The London markets may have felt the absence of new issuers in Q2 2020, but those already listed flocked to the market to raise capital amid the COVID-19 lockdown, according to EY’s latest market tracker IPO Eye.
IPOs all but absent in Q2, but exiting issuers rushed to market to raise cash
In London, more than £21bn of funds were raised in Q1 and Q2 2020 combined, representing the busiest first half for follow-on fundraising in a decade - since the end of the financial crisis in 2009. During the six months to June 2020, existing issuers dominated the market raising funds via a range of placings, rights issues and other transactions.
EY’s IPO Eye also noted that over 40% of the capital amassed in European markets in Q2 2020 was raised in London. By a combined measure of global IPO and follow-on activity since January, London was ranked third behind the NYSE and Nasdaq together in first place, and Hong Kong in second.
Scott McCubbin, EY’s UK & Ireland IPO Leader (pictured), comments: “London has again confirmed its status as a pre-eminent equity market globally, leading the way in Europe for the most follow-on capital raised in Q2 2020 (over 40%).
“Whilst IPO activity has been almost extinguished by COVID-19, in what is historically the busiest quarter of the year, the markets were focussed on supporting fundraising by existing issuers to shore-up finances to mitigate the impact of the pandemic.”
The Main Market saw just one IPO take place - Blackfinch Spring VCT PLC - which raised some £3m in Q2 2020. The Shanghai listed China Pacific Insurance Group also successfully raised £1.44bn by listing GDRs (Global Depositary Receipt) in London - the second listing under the London Shanghai Stock Connect programme.
In Q2 2020 AIM didn’t register any IPO activity, but did celebrate its 25th anniversary. Since, launching in 1995 with ten companies valued at £82m, over 3,800 companies have been admitted to AIM during its lifespan raising over £115bn. Q3 2020 opened with the AIM admission of Elixirr International PLC last week.
IPO activity is returning in Asia Pac
Globally, 186 IPOs raised US$41bn in Q2 2020, a 39% decrease in number of deals and a 32% decrease in proceeds, when compared to the same period last year. The impact of COVID-19 was acutely felt in April and May with a 48% year-on-year decrease in deal volumes (to 97 deals) and a 67% decrease in proceeds (to US$13.2bn), followed by a late flurry of activity in June.
Although global deal activity in H1 2020 was 19% down and proceeds 8% down on H1 2019, Asia Pac bucked the trend. The region, which restarted ahead of other markets, saw the number of deals rise by 2% and proceeds increase by 56% (to US$34.9bn).
The technology, healthcare, and industrials sectors remained the most prolific producers of IPOs in the first half of 2020, together accounting for 246 IPOs (59% of global IPO activity by deal numbers) and raising US$42.7bn altogether (61% of global proceeds). Technology was the strongest sector by proceeds with US$17.2bn raised (25% of global proceeds).
Shelved IPOs now more optimistic for a H2 2020 float
Despite the headwinds, stock prices and valuations are recovering, reflecting improved investor sentiment and risk appetite. The volatility index (VIX®) has also receded considerably from its high in March, approaching levels more receptive for companies to go public.

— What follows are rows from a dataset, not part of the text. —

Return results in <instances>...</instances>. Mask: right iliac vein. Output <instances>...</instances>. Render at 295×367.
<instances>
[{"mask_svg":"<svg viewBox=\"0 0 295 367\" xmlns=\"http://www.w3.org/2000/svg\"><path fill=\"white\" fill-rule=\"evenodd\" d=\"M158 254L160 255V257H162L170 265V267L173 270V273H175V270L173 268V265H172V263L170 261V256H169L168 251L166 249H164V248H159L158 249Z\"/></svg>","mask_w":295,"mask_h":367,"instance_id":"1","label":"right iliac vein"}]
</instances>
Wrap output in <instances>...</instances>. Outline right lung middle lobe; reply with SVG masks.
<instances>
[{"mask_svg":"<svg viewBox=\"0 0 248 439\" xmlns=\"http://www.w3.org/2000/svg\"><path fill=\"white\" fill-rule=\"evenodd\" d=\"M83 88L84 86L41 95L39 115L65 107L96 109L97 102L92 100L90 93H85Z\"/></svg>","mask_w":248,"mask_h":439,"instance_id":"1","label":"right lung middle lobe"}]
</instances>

As a result, H1 deals that were originally shelved and pushed into 2021 are now being considered for potential H2 2020 listings, albeit it is likely that market activity will be again dominated by fundraising activity from existing issuers.

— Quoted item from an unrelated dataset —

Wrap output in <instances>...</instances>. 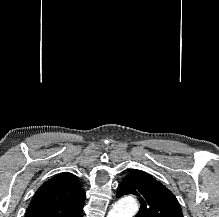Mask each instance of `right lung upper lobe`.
<instances>
[{"label": "right lung upper lobe", "mask_w": 219, "mask_h": 217, "mask_svg": "<svg viewBox=\"0 0 219 217\" xmlns=\"http://www.w3.org/2000/svg\"><path fill=\"white\" fill-rule=\"evenodd\" d=\"M85 192L76 176L63 172L44 182L25 217H82Z\"/></svg>", "instance_id": "1"}]
</instances>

Any new IPO candidates will also need to embrace the new virtual marketing norms with the days of the face to face roadshows and long-haul travel being replaced by virtual marketing presentations – making it critical for candidates to start profile raising early in order to maximise their benefit.
Helen Pratten, Strategy & Transactions Partner concluded: “IPO pipelines continue to grow in major markets. A further rebound of IPO activity is expected in H2 2020, on the back of strong June global IPO performance. However, uncertainties continue to be present. A possible second wave of COVID-19, US-China tension, Brexit negotiations, the US election and low oil prices could derail some of the positive global momentum we began to see in June.”